Social media is a platform that shares a trait with email marketing. It is cost-effective. If you are simply sharing posts on social media, you just have to look at how much it costs to create those posts and how many man-hours went into scheduling and planning, etc. However, without using paid ads, your campaigns’ success depends on your following on your respective platforms. However, if you choose to use paid ads on these platforms, you will reach a broader audience with a cost, in general, a little under that of advertising on Google. Depending, of course, on keywords, demographics and industry.

Social media marketing can also be used to raise brand awareness, nurture your audience or gather followers, not just achieve direct sales. It all depends upon your marketing goals. Always remember that conversion rate is a very adaptable metric.


First, we see all the usual KPIs such as Impressions, conversion rate and Cost per conversion. However, social media has a couple of different ones:

  • Reach – The number of users who see your content either organically (unpaid) or Paid reach; for this metric, every user is only counted once, so you can measure how many unique individuals have seen your content, not just how many times it was displayed.
  • Engagement Rate – This is a measurement of how many times people have engaged with your post, actions such as likes, shares, comments or clicks.

To successfully measure all of your platform-specific metrics, you must use each platform’s respective analytics, such as Facebook and Instagram insights or Twitter analytics.

How to Measure the ROI of my Social Media Campaigns?

ROI calculations generally remain the same irrespective of which platform you choose to run your campaigns on. The calculation itself will never change; all that will change is the costs involved in generating a campaign on each platform. As we have mentioned before, the man hours involved in planning, creation, scheduling and with platforms such as social media – interaction-based tasks, ensuring your audience knows you are there and happy to reply to them. However, even this can be automated – to a point – depending on how authentic you wish to remain. Then, you input this number into the ROI calculation along with the revenue of your campaign. You will find the profit it has generated for your company.

Need Help Tracking your KPIs and Conversions?

Brand+Machine powered by Web Geeks is a marketing software developed to give you the power to do just that! Brand+Machine has an impressive arsenal of inbuilt analytics that will help you track all types of digital marketing campaigns. From email marketing to SEO, it can not only help you to track the results of your campaign but also to develop the campaigns, generate forms and surveys, and track your project progress all in one intuitive application. It can even help you to automate various steps of your campaign so that no step is ever missed. And with its ability to integrate other services, such as Google Analytics, it really does cover all of your bases.

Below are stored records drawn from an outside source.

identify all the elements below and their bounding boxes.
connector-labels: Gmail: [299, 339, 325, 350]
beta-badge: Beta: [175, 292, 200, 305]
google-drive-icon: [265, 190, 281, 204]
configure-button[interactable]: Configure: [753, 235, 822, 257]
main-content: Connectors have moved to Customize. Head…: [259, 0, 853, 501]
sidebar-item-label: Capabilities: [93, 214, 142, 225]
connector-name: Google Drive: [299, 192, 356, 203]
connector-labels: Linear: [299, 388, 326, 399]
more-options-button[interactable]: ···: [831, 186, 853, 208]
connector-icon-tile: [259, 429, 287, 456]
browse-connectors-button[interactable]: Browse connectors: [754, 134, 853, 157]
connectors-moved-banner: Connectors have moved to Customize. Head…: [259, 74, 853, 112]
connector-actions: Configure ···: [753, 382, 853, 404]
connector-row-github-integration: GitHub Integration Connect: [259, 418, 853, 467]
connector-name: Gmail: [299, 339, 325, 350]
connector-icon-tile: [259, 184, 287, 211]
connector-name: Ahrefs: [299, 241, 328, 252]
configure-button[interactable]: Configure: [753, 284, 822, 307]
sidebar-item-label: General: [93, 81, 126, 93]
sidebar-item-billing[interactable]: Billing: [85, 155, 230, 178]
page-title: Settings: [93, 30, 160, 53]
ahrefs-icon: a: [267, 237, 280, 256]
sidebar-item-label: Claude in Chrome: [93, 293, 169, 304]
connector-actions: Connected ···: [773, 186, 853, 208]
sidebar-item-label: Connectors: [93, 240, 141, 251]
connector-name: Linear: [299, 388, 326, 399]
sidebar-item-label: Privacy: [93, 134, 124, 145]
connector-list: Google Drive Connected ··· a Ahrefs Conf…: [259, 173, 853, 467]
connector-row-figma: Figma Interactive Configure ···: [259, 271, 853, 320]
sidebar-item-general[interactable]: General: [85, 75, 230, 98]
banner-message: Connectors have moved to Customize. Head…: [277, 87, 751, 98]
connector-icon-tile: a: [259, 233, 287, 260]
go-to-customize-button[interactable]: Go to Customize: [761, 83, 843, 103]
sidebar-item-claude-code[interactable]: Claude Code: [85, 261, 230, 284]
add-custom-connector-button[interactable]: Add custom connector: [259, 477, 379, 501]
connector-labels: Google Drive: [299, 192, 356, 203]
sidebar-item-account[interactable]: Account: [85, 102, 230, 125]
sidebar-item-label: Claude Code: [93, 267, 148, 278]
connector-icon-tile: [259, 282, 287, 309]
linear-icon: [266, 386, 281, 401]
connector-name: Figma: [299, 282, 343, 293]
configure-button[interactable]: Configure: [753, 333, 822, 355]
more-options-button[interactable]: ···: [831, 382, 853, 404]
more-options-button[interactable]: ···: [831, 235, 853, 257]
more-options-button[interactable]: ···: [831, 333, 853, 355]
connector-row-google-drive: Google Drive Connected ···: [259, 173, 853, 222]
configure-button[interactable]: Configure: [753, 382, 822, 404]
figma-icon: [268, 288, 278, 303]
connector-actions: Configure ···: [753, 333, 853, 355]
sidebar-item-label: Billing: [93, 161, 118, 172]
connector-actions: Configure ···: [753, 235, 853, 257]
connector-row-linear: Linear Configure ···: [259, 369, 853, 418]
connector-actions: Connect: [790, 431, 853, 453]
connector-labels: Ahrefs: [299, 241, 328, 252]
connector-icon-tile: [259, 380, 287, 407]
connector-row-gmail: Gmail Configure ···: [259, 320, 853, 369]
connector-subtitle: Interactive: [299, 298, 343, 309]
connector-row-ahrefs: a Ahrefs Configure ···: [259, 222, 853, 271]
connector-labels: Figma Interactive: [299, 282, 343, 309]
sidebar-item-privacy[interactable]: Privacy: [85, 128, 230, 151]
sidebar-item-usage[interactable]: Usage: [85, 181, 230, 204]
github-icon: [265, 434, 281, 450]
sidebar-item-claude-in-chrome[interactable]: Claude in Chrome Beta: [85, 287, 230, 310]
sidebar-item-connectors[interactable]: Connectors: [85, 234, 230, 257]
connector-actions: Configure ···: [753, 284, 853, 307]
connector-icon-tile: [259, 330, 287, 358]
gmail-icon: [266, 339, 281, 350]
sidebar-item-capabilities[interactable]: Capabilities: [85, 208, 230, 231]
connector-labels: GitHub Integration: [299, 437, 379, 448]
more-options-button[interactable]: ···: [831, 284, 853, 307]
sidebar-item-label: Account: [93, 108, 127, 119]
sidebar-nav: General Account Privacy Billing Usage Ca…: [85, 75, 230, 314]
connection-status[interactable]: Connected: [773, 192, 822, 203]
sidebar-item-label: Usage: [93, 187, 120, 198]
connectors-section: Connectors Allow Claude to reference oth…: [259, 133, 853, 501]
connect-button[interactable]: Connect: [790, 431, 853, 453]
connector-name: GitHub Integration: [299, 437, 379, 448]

Contact us today to find out more about Brand+Machine and how it can help you with your analytics, campaigns and other marketing activities, as well as your day-to-day business processes.

Key Takeaways

  • Before you are able to measure the results of your campaigns, you must clearly define their goals and set relevant KPIs
  • KPIs can vary depending on the type of campaign you are running and its method of delivery.
  • Conversion rate is a KPI that is self-defined according to brand and marketing goals.
  • The use of benchmarks allows us to judge the success of our campaigns in comparison to previous campaigns or industry averages.
  • The calculation for ROI always remains the same ROI = ( (Revenue-Cost)/Cost) x 100
  • Email marketing normally has the best ROI due to its cost-effectiveness and the direct method of delivering your campaign.
  • Even though you can calculate ROI from direct sales of a campaign, other factors must also be taken into consideration, such as a customer’s lifetime value.